The title is provocative, but the thesis is less provocative (and in essence well-known: Hawthorne's work on the deeply contingent *a priori* is relevant) once I spell out what I stipulatively mean by the terms. By evidential Bayesianism, I mean the view that evidence should only impact our credences by conditionalization. By evidentialism, I mean the view that high credence in contingent matters should not be had except by evidence (most evidentialists make a stronger claims). By weak fallibilism, I mean that sometimes a correctly functioning epistemic agent appropriately would have high credence on the basis of non-entailing evidence. These three theses cannot all be true.

For suppose that they are all true, and I am a correctly functioning epistemic agent who has appropriate high credence in a contingent matter *H*, and yet my total evidence *E* does not entail *H*. By evidentialism, my credence comes from the evidence. By evidential Bayesianism, if *P* measures my prior probabilities, then *P*(*H*|*E*) is high. But it is a theorem that *P*(*H*|*E*) is less than or equal to *P*(*E*→*H*), where the arrow is a material conditional. So the prior probability of *E*→*H* is high. This conditional is not necessary as *E* does not etnail *H*. Hence, I have high prior credence in a contingent matter. Prior probabilities are by definition independent of my total evidence. So evidentialism is violated.

## 4 comments:

Interesting.

Suppose I start out with no views about the color of ravens (my prior probability that H, all ravens are black, is arbitrarily low) but I have by now seen some millions of black ravens and none of any other color. I have been conditionalizing on this evidence E and now my P(H|E) is very high. Your argument is that P(H|E) <= P(E H), so my prior probability that “if millions of observed ravens are all black and none are of any other color, then all ravens are black” (read as a material conditional) must have been quite high. But that, you say, violates evidentialism.

This kind of evidentialism is going to face a regress problem no matter what. For any evidence to be of use, I have to already believe “E is evidence for H.” (Or at least: such a belief has to be justifiable for me.) That belief is either contingent, or not. If contingent, evidentialism says it has to be backed by evidence, so in order for it to be justifiable I’ll have to have other evidence E’, and believe “E’ is evidence for (E is evidence for H)”, and so on.
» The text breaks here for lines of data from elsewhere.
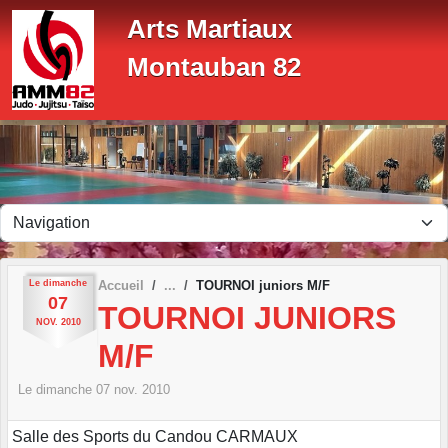
Panneau de gestion des cookies
Arts Martiaux
Montauban 82
Le
dimanche
Accueil
TOURNOI juniors M/F
07
TOURNOI JUNIORS
NOV.
2010
M/F
Le
dimanche
07
nov.
2010
Salle des Sports du Candou CARMAUX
We could bottom out in either (i) rationalism: some of these evidential relations are apriori knowable because necessary; or (ii) foundationalism: some of these evidential relations are justifiably believed without evidence, albeit contingent.

Consider the evidence rule schema, “That observed Fs are G is evidence that unobserved Fs are G.” If the observed Fs are a representative sample, this is I think a mathematical (statistical) truth, hence knowable apriori. But in any case, it seems like a foundational belief, by which I mean a belief one is justified in holding, without evidence, unless there are good reasons to the contrary. Maybe this is tantamount to the claim that “observed Fs are a representative sample of Fs” is a foundationally justified belief.

Since defeating the regress argument for skepticism requires foundationally justified beliefs anyway, that doesn’t seem so bad to me. This is an interesting place they show up, though.

Isn't there already a conflict between evidentialism (as you've defined it) and Bayesianism, even without mention of weak fallibilism or a specifically *evidential* version of Bayesianism? Assume (quite reasonably) that the relevant space of epistemic possibilities has more than 2 or 3 epistemically possible worlds in it. My prior probability function will correspond to some measure on this space. Since *every* measure on the space has to assign a high measure to some proper subset of the probability space (if there are n points in the space, there is guaranteed to be some proper subset of the space with a measure of at least 1 - 1/n), there is guaranteed to be some proper subset S of the probability space to which my prior probability function assigns a high probability. Since S is a proper subset of the space, it's going to correspond to a contingent proposition. So I have a high prior probability in a contingent proposition, and prior probabilities are by definition independent of my evidence.

Brian:

Yeah, that's much simpler.

Brian:

While your example is exactly right, my example may generalize more easily to settings where prior probabilities are interval-valued. For we could imagine that all priors are intervals with a very broad range (say, [0.0001,0.9999]). But when H has a definitely high posterior (i.e., posteriors which are intervals whose lower bound is close to 1), there must (I haven't checked details, but I am pretty confident) be a definitely high prior for a conditional probability, and hence there must be a definitely high prior for a material conditional.